I'm trying to subscribe to a GCP PubSub to get the messages from GCP Composer but got the following error:
airflow.exceptions.AirflowException: The conn_id `google_cloud_default` isn't defined
My DAG code is the following:
subscribe_pubsub_task = PubSubPullSensor(
task_id="subscribe_pubsub",
project_id=GCP_REPORTING_ID,
subscription=PUBSUB_SUBSCRIPTION,
ack_messages=True,
deferrable=True,
)
I've reviewed the Airflow docs: https://airflow.apache.org/docs/apache-airflow-providers-google/stable/_api/airflow/providers/google/cloud/sensors/pubsub/index.html
How to get connection id using GCP Service Account to authenticate?

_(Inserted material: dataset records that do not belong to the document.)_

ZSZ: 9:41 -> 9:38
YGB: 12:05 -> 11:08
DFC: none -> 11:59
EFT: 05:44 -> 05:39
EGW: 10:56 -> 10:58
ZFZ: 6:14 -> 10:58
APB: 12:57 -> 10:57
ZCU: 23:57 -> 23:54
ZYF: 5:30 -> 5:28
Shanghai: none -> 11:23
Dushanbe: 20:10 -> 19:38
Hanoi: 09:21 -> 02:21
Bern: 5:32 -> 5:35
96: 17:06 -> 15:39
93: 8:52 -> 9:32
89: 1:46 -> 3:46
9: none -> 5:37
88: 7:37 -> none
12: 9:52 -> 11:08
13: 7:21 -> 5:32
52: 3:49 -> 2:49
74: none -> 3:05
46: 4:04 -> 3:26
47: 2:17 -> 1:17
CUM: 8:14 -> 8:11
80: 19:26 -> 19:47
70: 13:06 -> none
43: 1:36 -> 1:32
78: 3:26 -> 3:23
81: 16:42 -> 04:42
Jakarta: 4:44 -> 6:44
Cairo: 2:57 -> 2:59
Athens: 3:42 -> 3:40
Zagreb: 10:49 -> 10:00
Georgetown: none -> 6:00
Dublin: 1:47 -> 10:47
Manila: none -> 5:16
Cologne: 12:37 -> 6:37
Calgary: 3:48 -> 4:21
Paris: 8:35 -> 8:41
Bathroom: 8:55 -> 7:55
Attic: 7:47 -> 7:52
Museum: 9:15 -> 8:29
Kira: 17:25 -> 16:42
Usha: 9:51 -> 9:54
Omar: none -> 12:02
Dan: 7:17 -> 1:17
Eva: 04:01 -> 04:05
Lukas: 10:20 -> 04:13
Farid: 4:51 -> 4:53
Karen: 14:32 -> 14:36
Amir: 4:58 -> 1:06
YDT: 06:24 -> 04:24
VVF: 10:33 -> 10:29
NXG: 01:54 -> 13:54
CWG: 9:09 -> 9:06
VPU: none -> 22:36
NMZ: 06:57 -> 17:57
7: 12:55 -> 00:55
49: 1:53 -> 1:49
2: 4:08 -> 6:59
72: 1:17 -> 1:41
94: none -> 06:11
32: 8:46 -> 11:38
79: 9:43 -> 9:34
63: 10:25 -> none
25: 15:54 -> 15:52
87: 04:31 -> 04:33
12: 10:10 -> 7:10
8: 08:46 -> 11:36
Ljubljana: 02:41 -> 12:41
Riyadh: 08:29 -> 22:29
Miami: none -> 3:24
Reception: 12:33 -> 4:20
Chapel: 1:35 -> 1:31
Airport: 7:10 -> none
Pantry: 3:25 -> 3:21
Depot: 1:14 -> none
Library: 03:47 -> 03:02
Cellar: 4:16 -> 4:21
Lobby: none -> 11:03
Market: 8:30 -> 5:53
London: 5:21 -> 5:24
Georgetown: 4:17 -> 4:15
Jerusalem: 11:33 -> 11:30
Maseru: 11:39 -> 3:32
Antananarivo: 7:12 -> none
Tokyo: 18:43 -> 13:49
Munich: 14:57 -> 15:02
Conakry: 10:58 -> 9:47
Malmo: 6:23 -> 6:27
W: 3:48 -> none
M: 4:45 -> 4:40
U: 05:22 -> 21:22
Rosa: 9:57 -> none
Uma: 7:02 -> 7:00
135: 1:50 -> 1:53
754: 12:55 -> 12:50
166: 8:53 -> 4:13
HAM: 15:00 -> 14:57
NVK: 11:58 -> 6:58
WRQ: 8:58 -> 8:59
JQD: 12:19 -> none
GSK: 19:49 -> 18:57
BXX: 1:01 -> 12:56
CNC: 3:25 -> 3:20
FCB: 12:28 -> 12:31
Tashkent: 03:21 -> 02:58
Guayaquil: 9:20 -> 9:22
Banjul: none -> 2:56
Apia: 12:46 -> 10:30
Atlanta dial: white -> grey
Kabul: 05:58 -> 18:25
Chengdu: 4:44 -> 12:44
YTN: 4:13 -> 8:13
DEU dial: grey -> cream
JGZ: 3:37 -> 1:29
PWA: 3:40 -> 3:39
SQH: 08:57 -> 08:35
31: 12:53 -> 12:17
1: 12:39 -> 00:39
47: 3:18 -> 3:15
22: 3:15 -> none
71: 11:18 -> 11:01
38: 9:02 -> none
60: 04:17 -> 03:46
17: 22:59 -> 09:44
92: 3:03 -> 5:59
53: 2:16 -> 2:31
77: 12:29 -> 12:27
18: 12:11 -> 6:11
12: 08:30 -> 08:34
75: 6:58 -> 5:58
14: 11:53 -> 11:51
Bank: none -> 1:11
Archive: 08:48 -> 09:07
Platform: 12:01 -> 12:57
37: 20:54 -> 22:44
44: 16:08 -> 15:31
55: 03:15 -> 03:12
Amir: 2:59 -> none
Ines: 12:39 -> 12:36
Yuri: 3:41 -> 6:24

Solved with custom Airflow connection for GCP.
The connection implementation looks like the following code:
PUBSUB_CONNECTION = 'gcp_pubsub_reporting'
PUBSUB_CLIENT = Connection(
conn_id=PUBSUB_CONNECTION,
conn_type='google_cloud_platform'
)
scopes = [
"https://www.googleapis.com/auth/pubsub",
"https://www.googleapis.com/auth/cloud-platform",
]
conn_extra = {
"extra__google_cloud_platform__scope": ",".join(scopes),
"extra__google_cloud_platform__project": GCP_REPORTING_ID,
"extra__google_cloud_platform__keyfile_dict": json.loads(GCP_PUBSUB_CREDENTIALS),
}
conn_extra_json = json.dumps(conn_extra)
PUBSUB_CLIENT.set_extra(conn_extra_json)
if not (session.query(Connection).filter(Connection.conn_id == PUBSUB_CLIENT.conn_id).first()):
session.add(PUBSUB_CLIENT)
session.commit()
else:
msg = f'Airflow connection with conn_id: {PUBSUB_CLIENT.conn_id} already exists'
print(msg)
The task implementation looks like the following code:
subscribe_pubsub_task = PubSubPullSensor(
task_id="subscribe_pubsub",
project_id=GCP_REPORTING_ID,
subscription=PUBSUB_SUBSCRIPTION,
gcp_conn_id=PUBSUB_CONNECTION,
ack_messages=True,
deferrable=False,
max_messages=1,
mode='poke',
poke_interval=20
)